Are you willing to do that? Are you willing to change just a little bit if you know those changes will make you a better wife and ultimately improve your marriage?
I know I am.
So here are 5 straightforward steps (because no one has time for anything complicated) that will help you become a better wife.
It’s easy to pass judgment or get frustrated with your husband because of what he did or didn’t do, but if you are able to have more empathy, it will change the type of wife you are. At the end of the day, we all make mistakes. And when we do, what we need most is the person we love taking a moment to walk in our shoes. By doing that you step away from a space of judgment and arrive at a place of understanding. It doesn’t excuse whatever wrongdoing your spouse engaged in, but it does allow you to see things from a perspective other than your own and that makes you a better wife.
Speak Your Truth
If you expect your husband to read your mind, I have to burst your bubble and tell you that he can’t. He can’t and he never will. Not ever. No one is a mind reader. As his wife, your job is to speak your truth clearly and respectfully. Your husband needs to know where you stand, how you feel, and what you need. If you can’t openly share those details, don’t get mad at him for not understanding. He can’t understand a thing if you can’t bring yourself to be honest.
Give Yourself What You Need
Your husband is not there to meet all of your needs. There are some needs you must fulfill on your own. Take care of yourself. Exercise. Spend time with your girlfriends. Eat well. Pursue your dreams. Invest time and energy into meeting your own needs. I promise that once you do that, you will be far more satisfied with what your husband does to fulfill his obligation to meet some of your needs as a husband.
Learn to Forgive
If you can’t forgive, I can only assume that you’ve never made a mistake. What? You have made a mistake? Well, that’s not a shocker. We all make mistakes. That said, you must learn to forgive. No marriage can thrive without forgiveness.
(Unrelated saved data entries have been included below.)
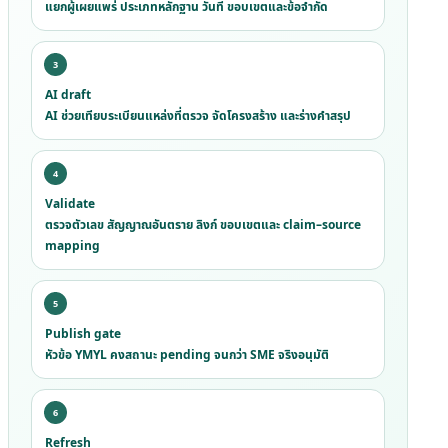
แยกผู้เผยแพร่ ประเภทหลักฐาน วันที่ ขอบเขตและข้อจำกัด
AI draft
AI ช่วยเทียบระเบียนแหล่งที่ตรวจ จัดโครงสร้าง และร่างคำสรุป
Validate
ตรวจตัวเลข สัญญาณอันตราย ลิงก์ ขอบเขตและ claim–source
mapping
Publish gate
หัวข้อ YMYL คงสถานะ pending จนกว่า SME จริงอนุมัติ
Refresh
You have to realize that even if someone loves you to the ends of the earth, human beings will mess up from time to time. I’m not suggesting that you accept crappy behavior because that is crazy. But I am suggesting that you always forgive. Even if you decide that the marriage won’t work, you still must forgive. Your soul needs it.
Ask for Help
The best thing I have ever done for my marriage is ask my husband for more help. Sure, it would be nice if he always knew when I needed his help, but he doesn’t. Sometimes, he has no idea. Sometimes, I have to open my mouth and just ask. And not just from him, but from everyone in my tribe. When you ask for help instead of struggling and trying to do it all alone, you become a better wife and every relationship in your life begins to improve.
BMWK wives, what steps do you take to become a better wife?